Kernel Address Space Layout Randomization (KASLR)

KASLR randomizes the physical and virtual base addresses of the kernel text, modules, and heap at each boot:
  • Text and module base: CONFIG_RANDOMIZE_BASE moves the kernel’s load address, frustrating attacks that rely on fixed addresses.
  • Stack base: Stack base randomization varies the starting address across processes and system calls.
  • Dynamic memory: Heap regions (kmalloc, vmalloc) base addresses are randomized, requiring an information leak to target them reliably.
  • Structure layout: CONFIG_RANDSTRUCT randomizes the layout of sensitive kernel structures per build, requiring per-build information leaks.
# Enable KASLR via kernel parameter (it is on by default when compiled in)
# To disable for debugging:
nokaslr

Stack protection

Stack canaries (CONFIG_STACKPROTECTOR, CONFIG_STACKPROTECTOR_STRONG): A secret value is placed between local variables and the saved return address.
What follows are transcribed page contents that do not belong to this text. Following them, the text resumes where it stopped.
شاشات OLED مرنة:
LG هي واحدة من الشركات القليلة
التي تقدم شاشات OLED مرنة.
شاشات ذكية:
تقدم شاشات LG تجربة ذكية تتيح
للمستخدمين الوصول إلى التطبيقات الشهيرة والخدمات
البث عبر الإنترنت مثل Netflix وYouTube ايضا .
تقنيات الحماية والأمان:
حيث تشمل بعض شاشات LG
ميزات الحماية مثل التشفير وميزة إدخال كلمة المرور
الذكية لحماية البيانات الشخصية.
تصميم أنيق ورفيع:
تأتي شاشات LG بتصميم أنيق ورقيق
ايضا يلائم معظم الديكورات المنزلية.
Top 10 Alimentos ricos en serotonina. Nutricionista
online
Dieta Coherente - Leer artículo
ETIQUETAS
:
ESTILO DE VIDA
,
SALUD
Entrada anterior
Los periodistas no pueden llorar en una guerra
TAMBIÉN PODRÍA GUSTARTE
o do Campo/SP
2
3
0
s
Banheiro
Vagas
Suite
If a stack overflow overwrites the canary, the kernel detects the corruption before returning from the function. CONFIG_STACKPROTECTOR_STRONG applies canaries to any function that has arrays, pointers to stack memory, or any address-taken local variables—significantly broader coverage than the baseline. Stack depth overflow protection (CONFIG_VMAP_STACK): Maps the kernel stack using virtual memory with a fault-triggering guard page at the bottom. Deep recursion or large stack allocations that overflow the stack boundary cause an immediate fault rather than silently corrupting adjacent memory.

Heap integrity

The kernel’s slab allocators (SLUB, SLAB_KASAN) support sanity checks on free lists during allocation and deallocation, detecting use-after-free and double-free bugs before they can be exploited. Kernel Address Sanitizer (KASAN) (CONFIG_KASAN): A compile-time instrumentation-based heap memory error detector. Not suitable for production use, but invaluable for catching bugs in development and CI.
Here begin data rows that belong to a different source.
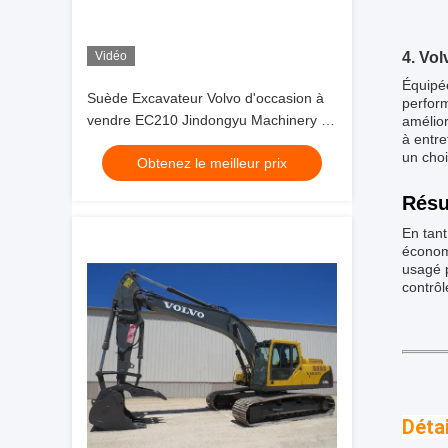
Vidéo
4. Vo
Équipée
Suède Excavateur Volvo d'occasion à
perform
vendre EC210 Jindongyu Machinery de
amélior
à entre
seconde main
un choi
Obtenez le meilleur prix
Rés
En tant
économi
usagé p
contrôl
Déta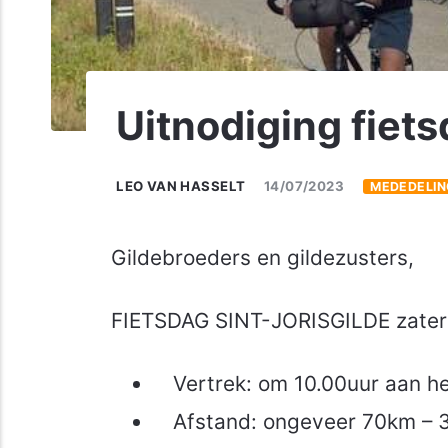
Uitnodiging fiet
LEO VAN HASSELT
14/07/2023
MEDEDELIN
Gildebroeders en gildezusters,
FIETSDAG SINT-JORISGILDE zater
Vertrek: om 10.00uur aan he
Afstand: ongeveer 70km – 3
Memory initialization and poisoning

  • CONFIG_INIT_ON_ALLOC_DEFAULT_ON: Zero-initializes heap allocations, preventing information leaks from uninitialized memory.
  • CONFIG_INIT_ON_FREE_DEFAULT_ON: Zeros freed heap memory, preventing use-after-free content exposure.
  • CONFIG_KSTACK_ERASE: Clears the kernel stack on syscall return, preventing stack content exposure across privilege boundaries.

FORTIFY_SOURCE

CONFIG_FORTIFY_SOURCE adds compile-time and runtime checks to common C library functions (memcpy, memset, strcpy, sprintf, etc.). When buffer sizes are statically known, the compiler inserts bounds checks. Buffer overflows are caught before they can be exploited.

Information leak prevention

Leaking kernel addresses to userspace is a common prerequisite for exploits. Several controls limit this.

kptr_restrict

# Hide kernel addresses from unprivileged users
sysctl -w kernel.kptr_restrict=2
ValueEffect
0Addresses hashed/randomized before printing
1Addresses hidden from unprivileged; raw for CAP_SYSLOG
2Always print 0 regardless of privilege

dmesg_restrict

# Prevent unprivileged users from reading kernel log
sysctl -w kernel.dmesg_restrict=1
Kernel log messages can reveal memory addresses, hardware details, and error conditions useful to attackers.

perf_event_paranoid

# Restrict perf event access to privileged users
sysctl -w kernel.perf_event_paranoid=2
The perf subsystem can expose detailed CPU performance counters and timing information. Restricting it limits the data available for side-channel attacks.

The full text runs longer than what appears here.